## Problem details
In the records below, the lines between the one holding "Если это ваш" and the one holding "minimaliseren van afval. Hierdoor kunnen", inclusive, are to be transcribed exactly; no pictures are to be included.

## Dataset
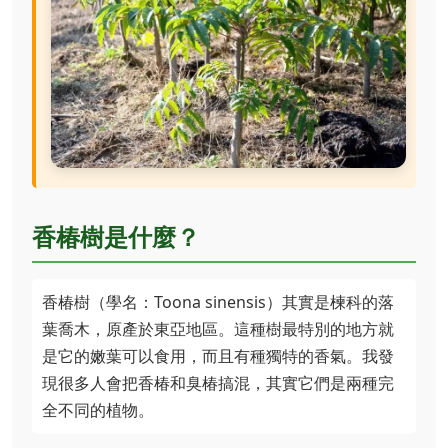
香椿樹是什麼？
香椿樹（學名：Toona sinensis）其實是楝科的落
葉喬木，原產於東亞地區。這種樹最特別的地方就
是它的嫩葉可以食用，而且有種獨特的香氣。我發
現很多人會把香椿和臭椿搞混，其實它們是兩種完
全不同的植物。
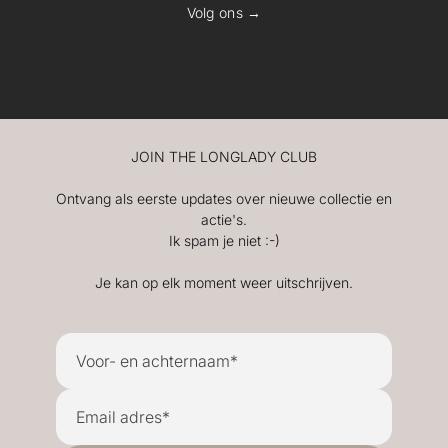
Volg ons →
JOIN THE LONGLADY CLUB
Ontvang als eerste updates over nieuwe collectie en
actie's.
Ik spam je niet :-)
Je kan op elk moment weer uitschrijven.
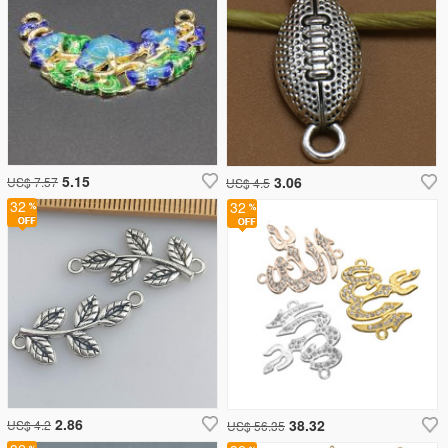
5.15
3.06
US$ 7.57
US$ 4.5
32
32
2.86
38.32
US$ 4.2
US$ 56.35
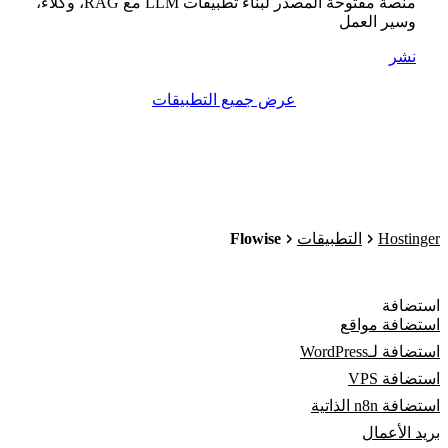
منصة مفتوحة المصدر لبناء تطبيقات LLM مع RAG، وكلاء،
وسير العمل
نشر
عرض جميع التطبيقات
Flowise
Hostinger
التطبيقات
استضافة
استضافة مواقع
استضافة لـWordPress
استضافة VPS
استضافة n8n الذاتية
بريد الأعمال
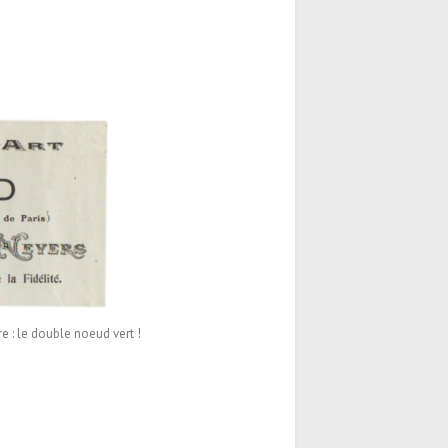
e : le double noeud vert !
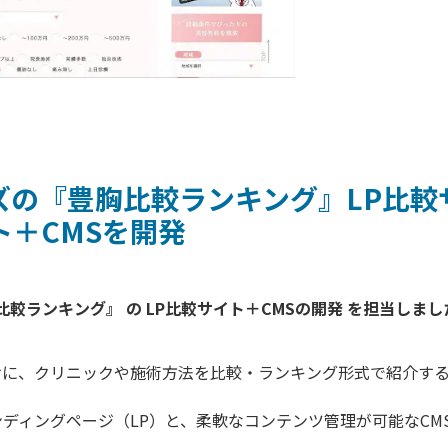
ズの『豊胸比較ランキング』LP比較
ト＋CMSを開発
けに、クリニックや施術方法を比較・ランキング形式で紹介す
ディングページ（LP）と、柔軟なコンテンツ管理が可能なCM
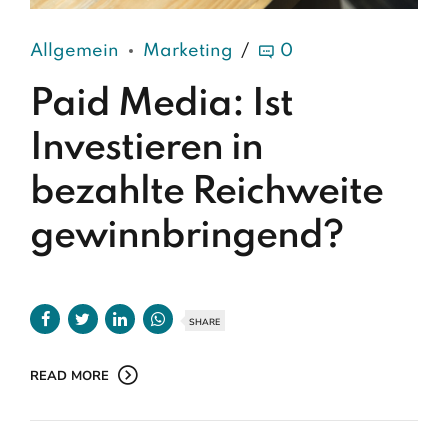
Allgemein
Marketing
0
Paid Media: Ist
Investieren in
bezahlte Reichweite
gewinnbringend?
SHARE
READ MORE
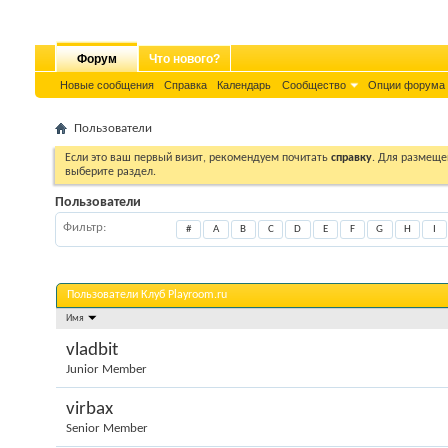
Форум
Что нового?
Новые сообщения
Справка
Календарь
Сообщество
Опции форума
Пользователи
Если это ваш первый визит, рекомендуем почитать
справку
. Для размеще
выберите раздел.
Пользователи
Фильтр
#
A
B
C
D
E
F
G
H
I
Пользователи Клуб Playroom.ru
Имя
vladbit
Junior Member
virbax
Senior Member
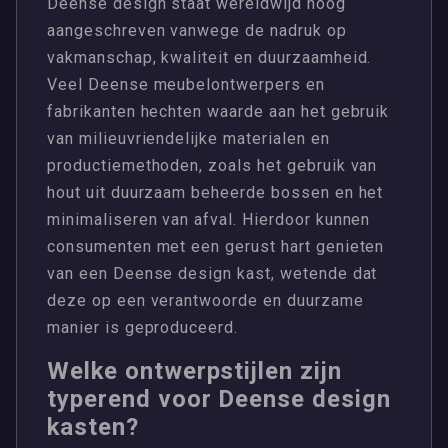
Deense design staat wereldwijd hoog
aangeschreven vanwege de nadruk op
vakmanschap, kwaliteit en duurzaamheid.
Veel Deense meubelontwerpers en
fabrikanten hechten waarde aan het gebruik
van milieuvriendelijke materialen en
productiemethoden, zoals het gebruik van
hout uit duurzaam beheerde bossen en het
minimaliseren van afval. Hierdoor kunnen
consumenten met een gerust hart genieten
van een Deense design kast, wetende dat
deze op een verantwoorde en duurzame
manier is geproduceerd.
Welke ontwerpstijlen zijn
typerend voor Deense design
kasten?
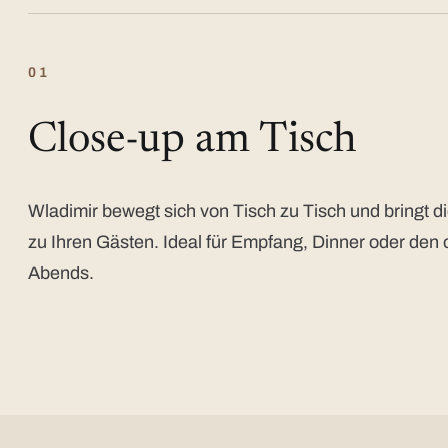
01
Close-up am Tisch
Wladimir bewegt sich von Tisch zu Tisch und bringt di
zu Ihren Gästen. Ideal für Empfang, Dinner oder den 
Abends.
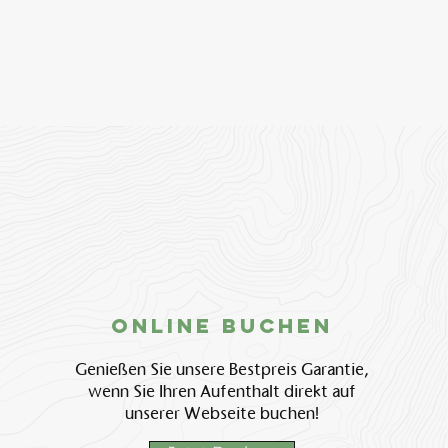
Online BUchen
Genießen Sie unsere Bestpreis Garantie,
wenn Sie Ihren Aufenthalt direkt auf
unserer Webseite buchen!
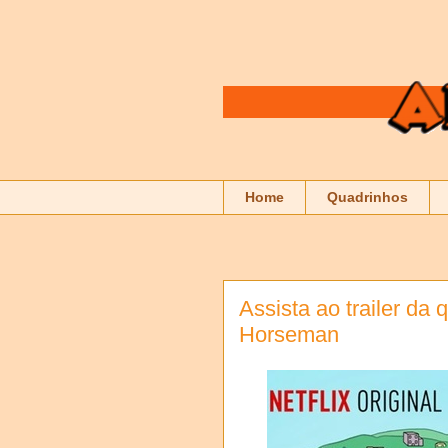
Home
Quadrinhos
Assista ao trailer da
Horseman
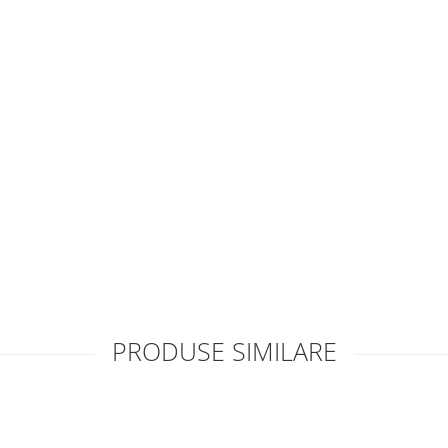
PRODUSE SIMILARE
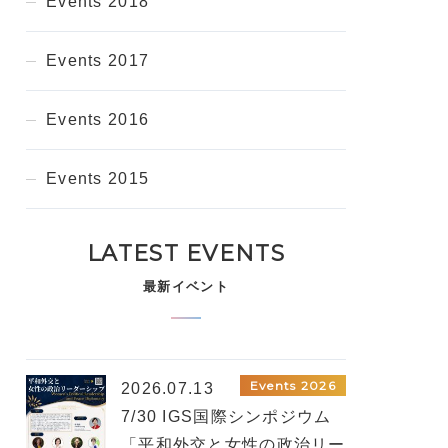
Events 2018
Events 2017
Events 2016
Events 2015
LATEST EVENTS
最新イベント
Events 2026
2026.07.13
7/30 IGS国際シンポジウム
「平和外交と女性の政治リー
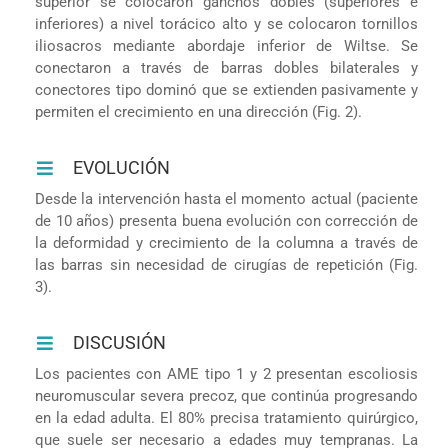
superior se colocaron ganchos dobles (superiores e
inferiores) a nivel torácico alto y se colocaron tornillos
iliosacros mediante abordaje inferior de Wiltse. Se
conectaron a través de barras dobles bilaterales y
conectores tipo dominó que se extienden pasivamente y
permiten el crecimiento en una dirección (Fig. 2).
EVOLUCIÓN
Desde la intervención hasta el momento actual (paciente
de 10 años) presenta buena evolución con corrección de
la deformidad y crecimiento de la columna a través de
las barras sin necesidad de cirugías de repetición (Fig.
3).
DISCUSIÓN
Los pacientes con AME tipo 1 y 2 presentan escoliosis
neuromuscular severa precoz, que continúa progresando
en la edad adulta. El 80% precisa tratamiento quirúrgico,
que suele ser necesario a edades muy tempranas. La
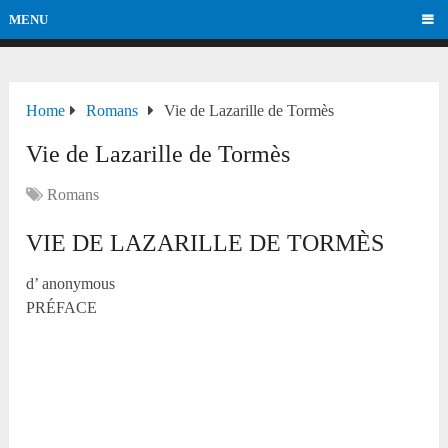
MENU
Home
Romans
Vie de Lazarille de Tormès
Vie de Lazarille de Tormès
Romans
VIE DE LAZARILLE DE TORMÈS
d’ anonymous
PRÉFACE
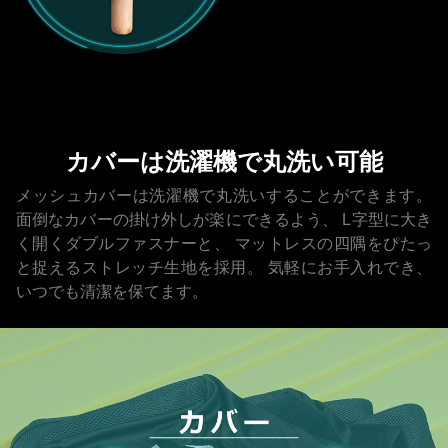
カバーは洗濯機で丸洗い可能
メッシュカバーは洗濯機で丸洗いすることができます。
面倒なカバーの掛け外しが楽にできるよう、
L字型に大き
く開くダブルファスナーと、
マットレスの四隅をぴたっ
と捉えるストレッチ生地を採用。
気軽にお手入れでき、
いつでも清潔を保てます。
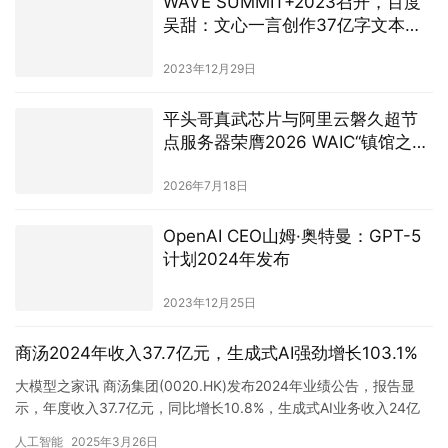
2023年9月4日
下一篇
相关推荐
TGA闭口不谈的AI，正在颠覆游戏
“规则”
2024年12月13日
商汤2023中期业绩：大模型驱动生
成式AI相关收入同比增长670.4%
2023年8月28日
刘耀东离任虚拟动点，业内预判其
将入局具身智能创业
2026年7月29日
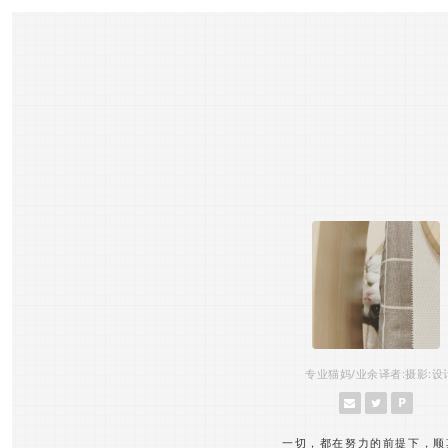
专业猫妈/业余译者:摄影:设
P
一切，都在努力的前提下，顺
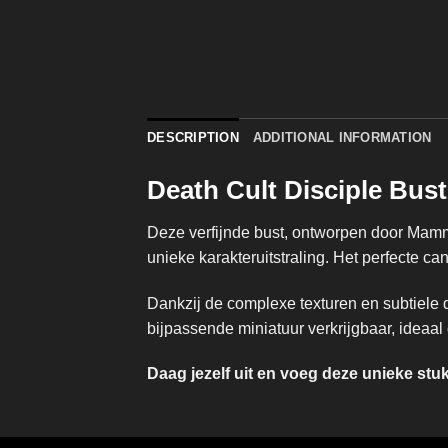
DESCRIPTION
ADDITIONAL INFORMATION
Death Cult Disciple Bust
Deze verfijnde bust, ontworpen door Mamm
unieke karakteruitstraling. Het perfecte c
Dankzij de complexe texturen en subtiele 
bijpassende miniatuur verkrijgbaar, ideaal
Daag jezelf uit en voeg deze unieke st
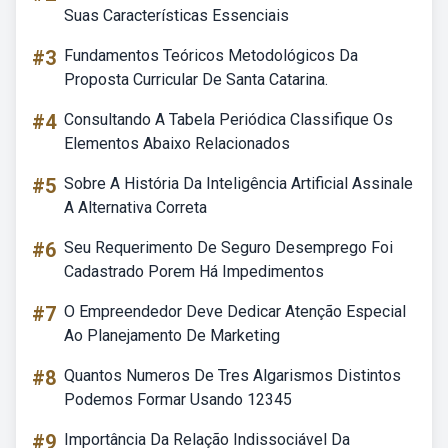
Suas Características Essenciais
#3
Fundamentos Teóricos Metodológicos Da
Proposta Curricular De Santa Catarina.
#4
Consultando A Tabela Periódica Classifique Os
Elementos Abaixo Relacionados
#5
Sobre A História Da Inteligência Artificial Assinale
A Alternativa Correta
#6
Seu Requerimento De Seguro Desemprego Foi
Cadastrado Porem Há Impedimentos
#7
O Empreendedor Deve Dedicar Atenção Especial
Ao Planejamento De Marketing
#8
Quantos Numeros De Tres Algarismos Distintos
Podemos Formar Usando 12345
#9
Importância Da Relação Indissociável Da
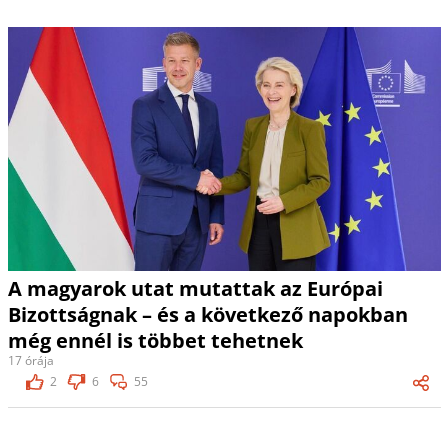
A magyarok utat mutattak az Európai
Bizottságnak – és a következő napokban
még ennél is többet tehetnek
17 órája
2
6
55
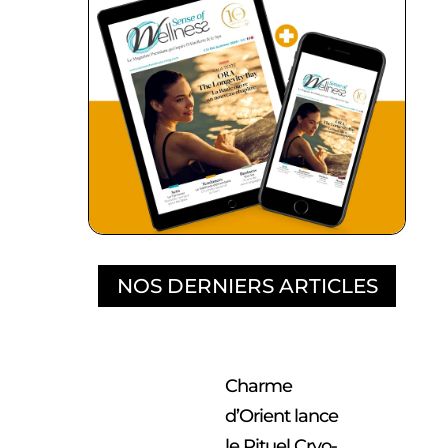
NOS DERNIERS ARTICLES
Charme
d’Orient lance
le Rituel Cryo-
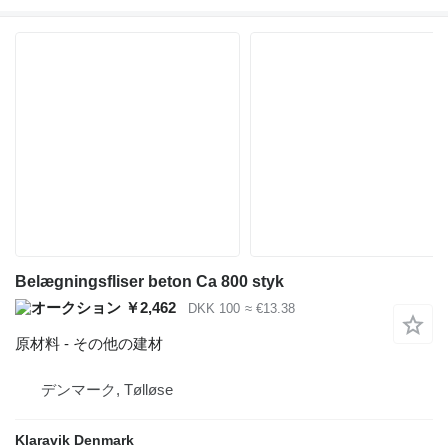
Belægningsfliser beton Ca 800 styk
￥2,462
DKK 100
≈ €13.38
原材料 - その他の建材
デンマーク, Tølløse
Klaravik Denmark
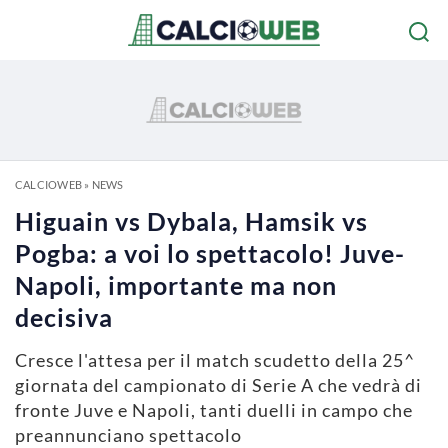
CALCIOWEB
»
NEWS
Higuain vs Dybala, Hamsik vs
Pogba: a voi lo spettacolo! Juve-
Napoli, importante ma non
decisiva
Cresce l'attesa per il match scudetto della 25^
giornata del campionato di Serie A che vedrà di
fronte Juve e Napoli, tanti duelli in campo che
preannunciano spettacolo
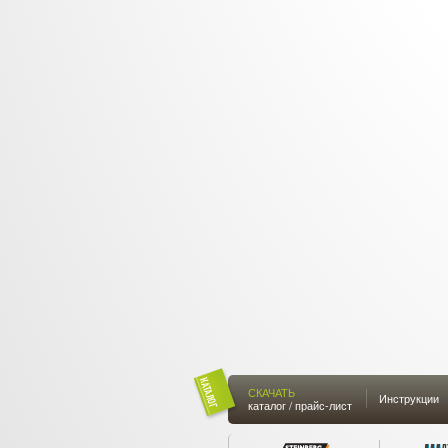
СКАЧАТЬ
Инструкции
каталог / прайс-лист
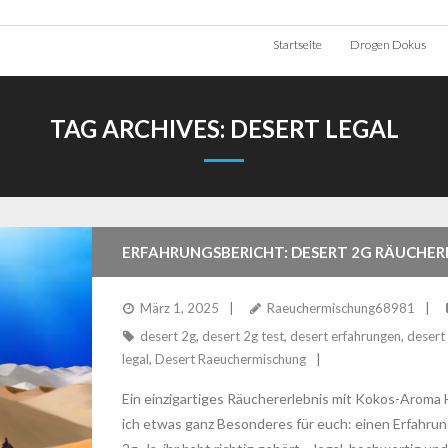
Startseite
Drogen Dokus
TAG ARCHIVES:
DESERT LEGAL
ERFAHRUNGSBERICHT: DESERT 2G RÄUCHE
März 1, 2025
Raeuchermischung68981
desert 2g
,
desert 2g test
,
desert erfahrungen
,
desert
legal
,
Desert Raeuchermischung
Ein einzigartiges Räuchererlebnis mit Kokos-Aroma H
ich etwas ganz Besonderes für euch: einen Erfahru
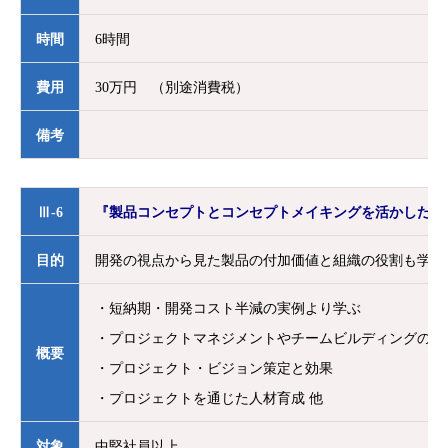
時間
6時間
費用
30万円 （別途消費税）
備考
Ⅲ-6
『製品コンセプトとコンセプトメイキングを活かした組
目的
開発の視点から見た製品の付加価値と組織の役割も学ぶ
・短納期・開発コスト半減の実例より学ぶ
・プロジェクトマネジメントやチームビルディングの成
概要
・プロジェクト・ビジョン策定と効果
・プロジェクトを通じた人材育成 他
対象
中堅社員以上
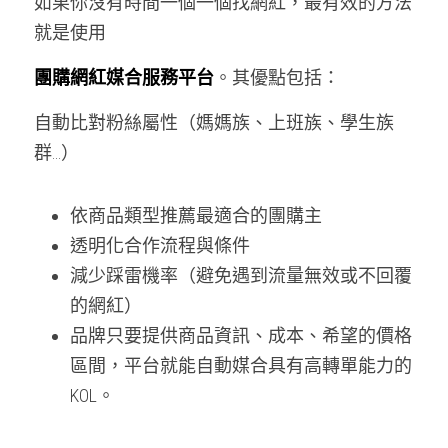
如果你沒有時間一個一個找網紅，最有效的方法
就是使用 
團購網紅媒合服務平台
。其優點包括：
自動比對粉絲屬性（媽媽族、上班族、學生族
群…）
依商品類型推薦最適合的團購主
透明化合作流程與條件
減少踩雷機率（避免遇到流量無效或不回覆
的網紅）
品牌只要提供商品資訊、成本、希望的價格
區間，平台就能自動媒合具有高轉單能力的 
KOL。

## Reply to the task
Если это ваш первый визит, рекомендуем почитать
справку
. Для размеще
выберите раздел.
Пользователи
Фильтр
#
A
B
C
D
E
F
G
H
I
Пользователи Клуб Playroom.ru
Имя
vladbit
Junior Member
virbax
Senior Member
Deense design staat wereldwijd hoog
aangeschreven vanwege de nadruk op
vakmanschap, kwaliteit en duurzaamheid.
Veel Deense meubelontwerpers en
fabrikanten hechten waarde aan het gebruik
van milieuvriendelijke materialen en
productiemethoden, zoals het gebruik van
hout uit duurzaam beheerde bossen en het
minimaliseren van afval. Hierdoor kunnen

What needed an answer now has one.